When natural and logical consequences don’t work, timeouts can be an effective tool. One thing to understand about timeouts the Ezzo way is that the Ezzos don’t believe in timeouts as they are culturally done.
Timeouts the Supernanny way
Before we talk about the Ezzos’ version of timeout, let’s talk about the cultural perception of timeout, often seen on Supernanny. The idea here is that you send your child to sit on a spot in or near the main area of the house. The child sits for one minute per year of his age (e.g., a 5-year-old sits for 5 minutes). If the child doesn’t sit, you spend an hour or more sweating (and going mad) as you keep putting the child back on the spot. Then once the child sits and his time is up, you offer a two-sentence reminder of what he did wrong and demand an apology. If you have seen the show, you know that the apologies the children give are rarely heartfelt. The parents hug and kiss the reluctant child, and all is well with the world (not likely).

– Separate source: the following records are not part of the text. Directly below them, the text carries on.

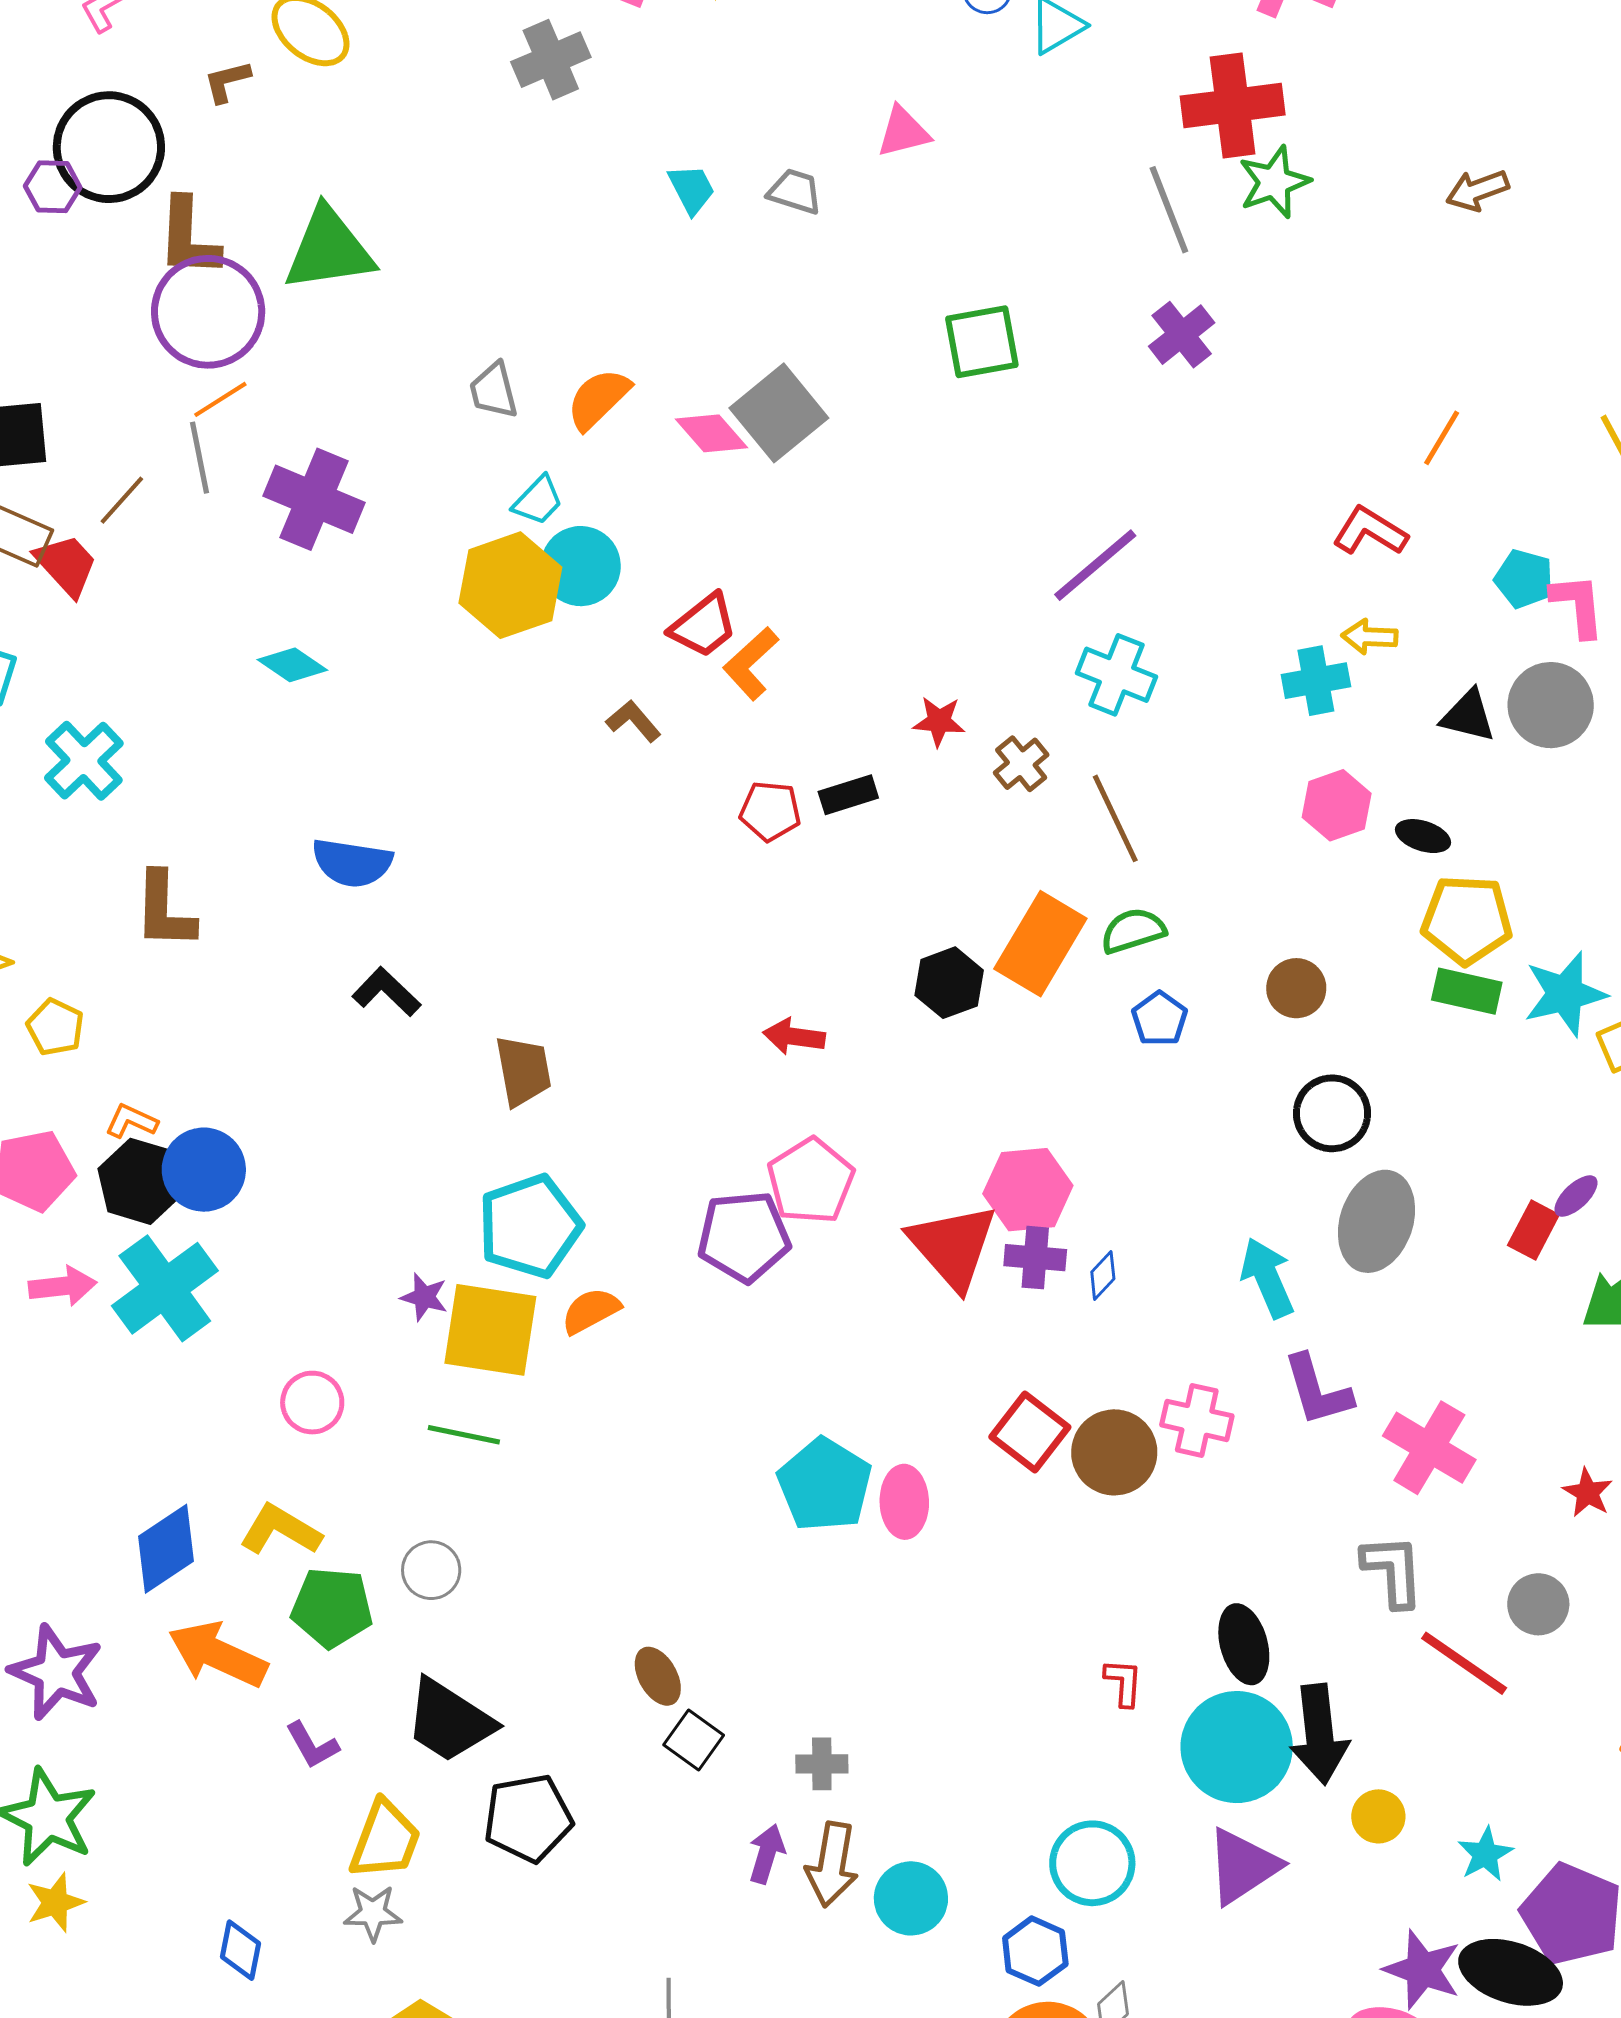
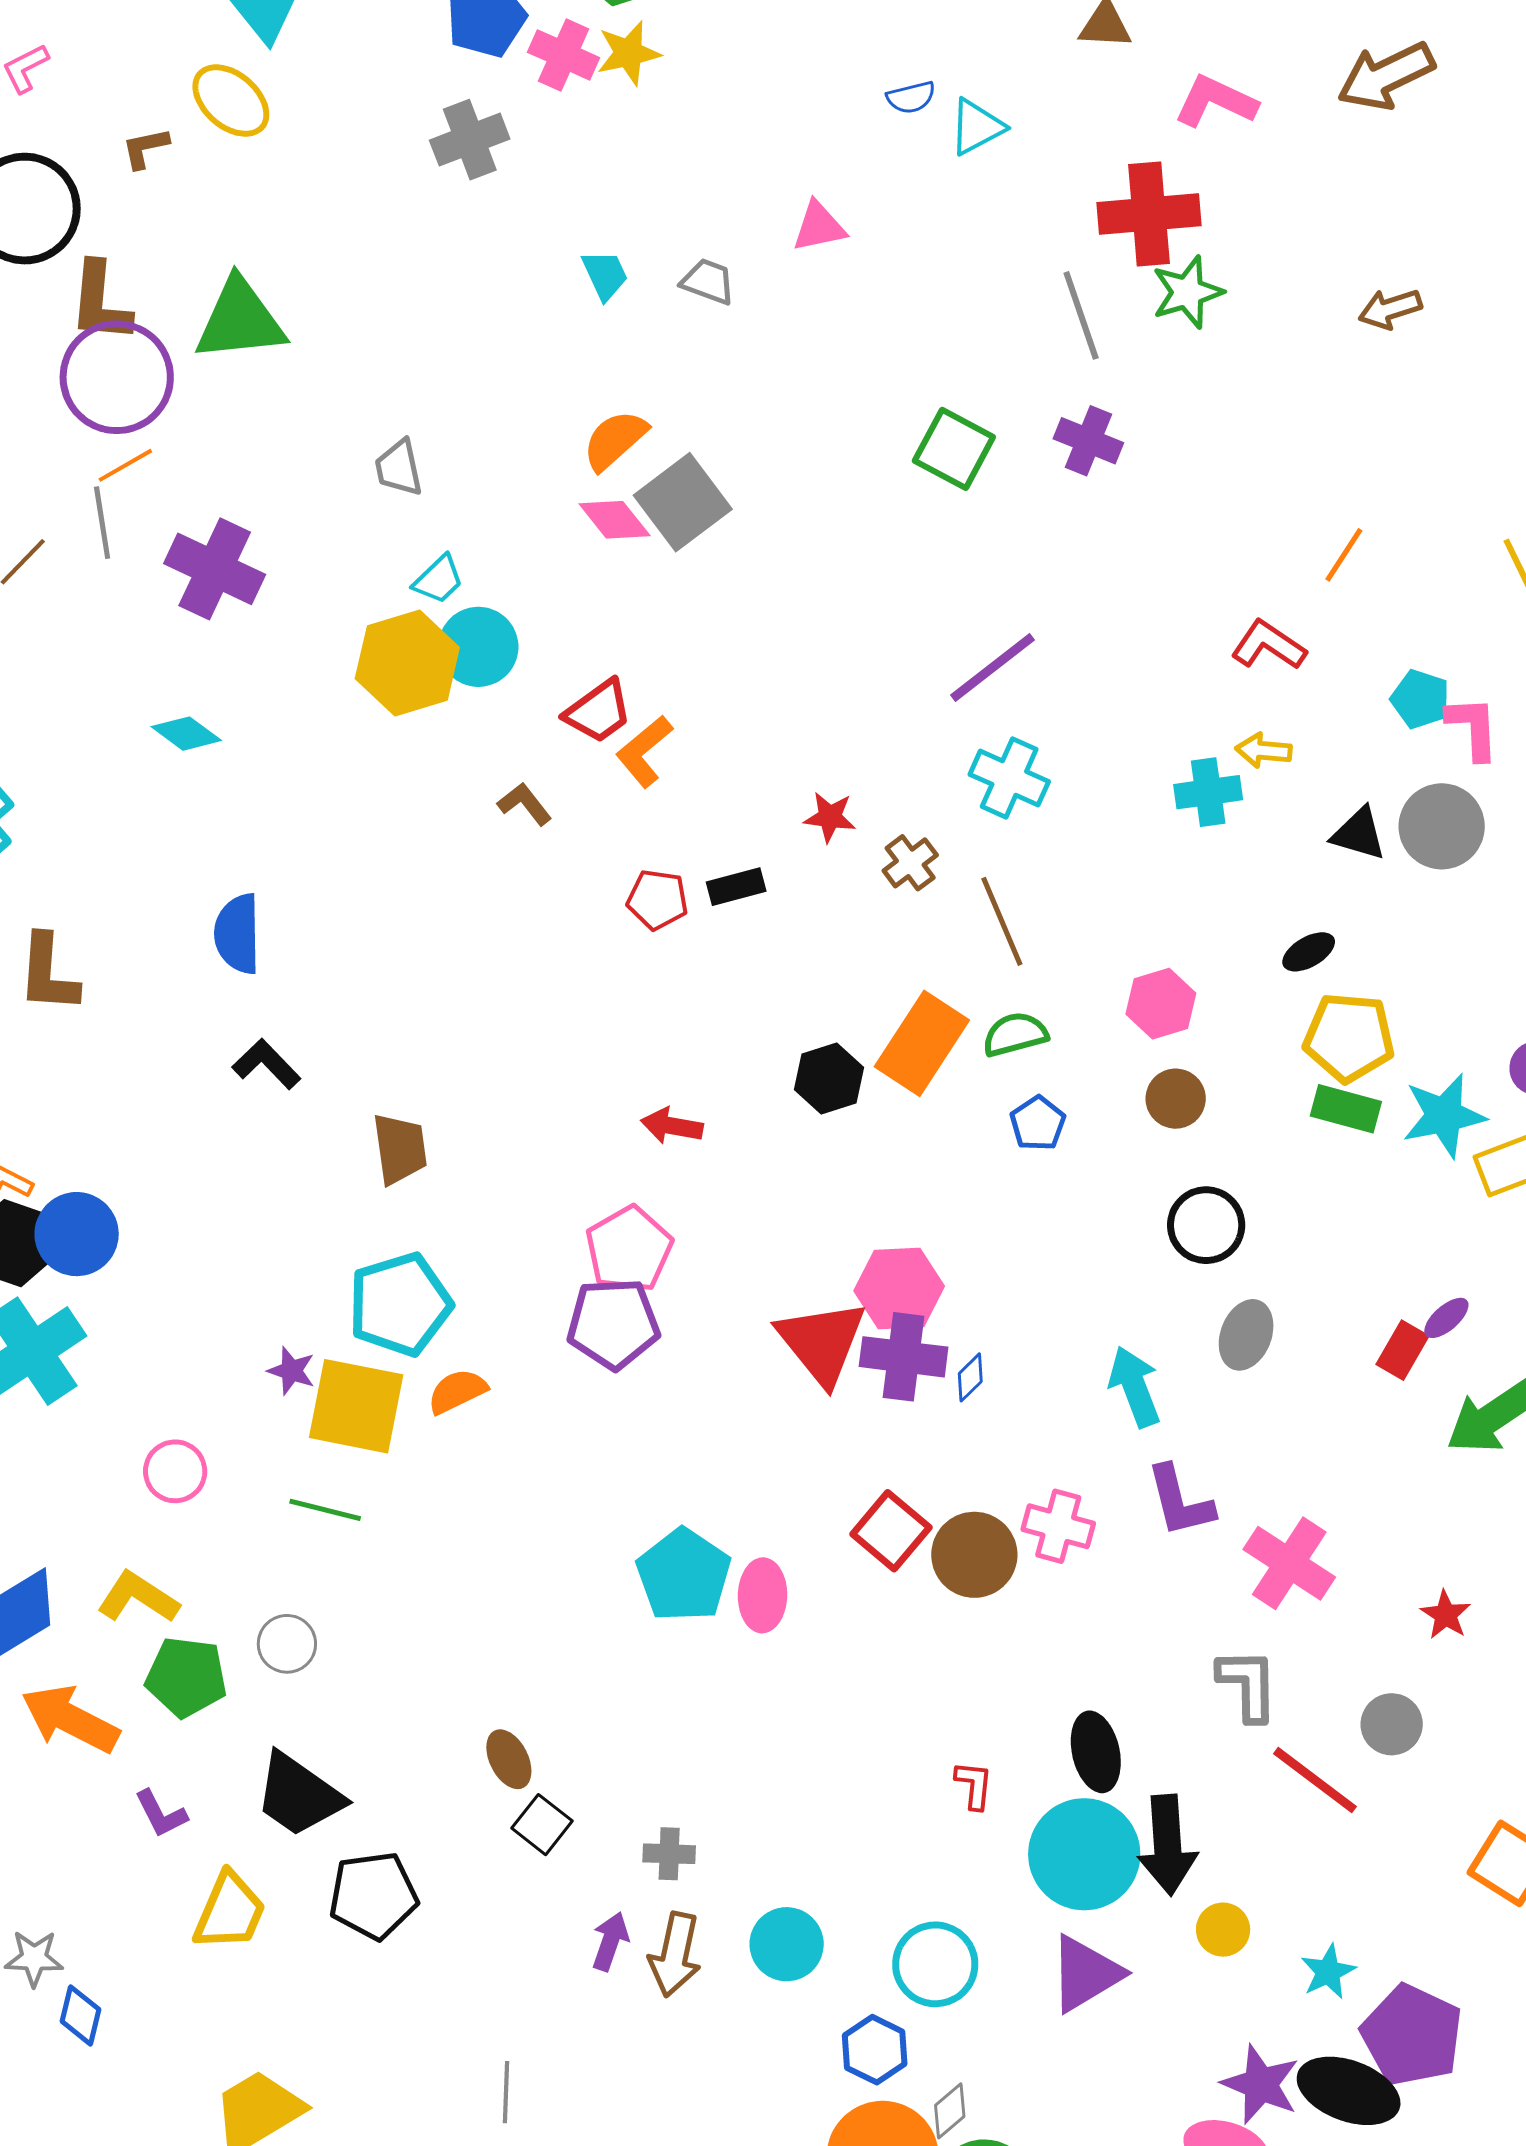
purple cross: (1182, 335) -> (1088, 441), turned -32
green square: (982, 342) -> (954, 449), moved, turned 36
orange semicircle: (598, 399) -> (615, 440), moved
pink hexagon: (1337, 805) -> (1161, 1004), moved
black ellipse: (1423, 836) -> (1309, 952), turned -50
blue semicircle: (352, 863) -> (237, 934), turned 78
pink pentagon: (811, 1181) -> (629, 1249), moved
gray ellipse: (1377, 1221) -> (1246, 1335), size x0.7
purple cross: (1035, 1258) -> (904, 1357), size x1.4
cyan circle: (911, 1898) -> (787, 1944), moved
gray star: (373, 1913) -> (34, 1958), moved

Now for parents who are just beginning to command authority from their children, this version of the timeout at least establishes a bit of respect for the parent. But for those of us seeking first-time obedience (or for those of us who already have it), this version of a timeout does little to teach, which is what discipline is all about.
The Ezzos’ version of timeouts is more about isolation.
“Children are social beings. Isolation means temporarily taking away the privilege of social contact…. Isolation can be used as a form of correction when a parent isolates a child to his room, not for play, but for contemplation. This approach should be used to draw attention to the more serious offenses,” Growing Kids God’s Way, 5th edition, p. 161.
You’ll notice the Ezzos don’t even use the term “timeout.” The only time you will hear this word from them is in the phrase “reflective timeout” which is done BEFORE the child has committed any wrongdoing. Its intent is entirely different.
Isolation is not some cursory punishment with the child sitting near you and his siblings. As I mentioned in a previous post, we want to discipline, not punish our children. The goal of discipline is to teach, not make them suffer for the sake of suffering. So to have them sit just for the sake of sitting does little to teach them about why their actions were wrong.
The goal: a happy and repentant heart
If you have seen Supernanny, you might recall the “apologies” that are given after a timeout. (Yes, those quotes are meant to convey sarcasm.) The parent requires the child to apologize with a mere “sorry” which is often mumbled through tears or a dejected face that doesn’t convey repentance. That insincere “sorry” sounds more like the child was sorry he got caught, with a bit of surprise that the parent actually followed through on the timeout.
With the Ezzos’ version of timeout, the ultimate goal is a happy and repentant heart. When you send him to timeout, he is likely feeling mad, sad or indignant that you would send him to his room. By the end of his timeout, he must express true repentance, offer a sincere apology and even ask how he can right the wrong. It is only when you see this in your child that the timeout should be over.
So how long is a timeout?
The Ezzos might argue that one minute per year of age is hardly enough time for a child to seriously contemplate what he did wrong and find a happy and repentant heart. You must also consider the seriousness of the offense when deciding how long your child should sit in his room. A subtle form of disrespect might warrant 5-10 minutes while an aggressive action done in anger might warrant 20 minutes or more.
The key idea here is that the parent decides how long the child needs to sit. And when making that decision, it’s not a matter of how much of a punishment the child needs (or how much of a break the parent wants). It’s a matter of how long it will take for the child to reach the point of repentance. Every child is different, so it is up to the parent to decide.
I suggest that you even allow your child to determine how long his timeout should be. A child about 5 years old and up (assuming a healthy level of first-time obedience), should be allowed to determine when his timeout is over. Now, if he sits for two minutes and you can tell his heart isn’t in the right place, send him back. But what you might discover more often is that the child will sit for much longer than you expect. The child knows how much time he needs to achieve a happy and repentant heart and will sit for as long as he thinks is necessary.
First-time obedience is necessary
As you can imagine, sending a child to his room to sit on his bed will take a healthy dose of first-time obedience. If you don’t have it with your child, you will end up like those parents you see on Supernanny chasing after their children for hours on end. This is one reason why first-time obedience is so important.
If you are still working on first-time obedience with your toddler, it’s fine to do timeouts in a crib or playpen. Just be sure they are done away from the main area of the house. You still need him to be isolated. And keep him there for as long as is needed for him to have a happy and repentant heart. Some might scoff at the idea of a 2-year-old feeling repentant, but those of you with toddlers know what I’m talking about. You can see it in their eyes. These kids wear their hearts on their sleeves.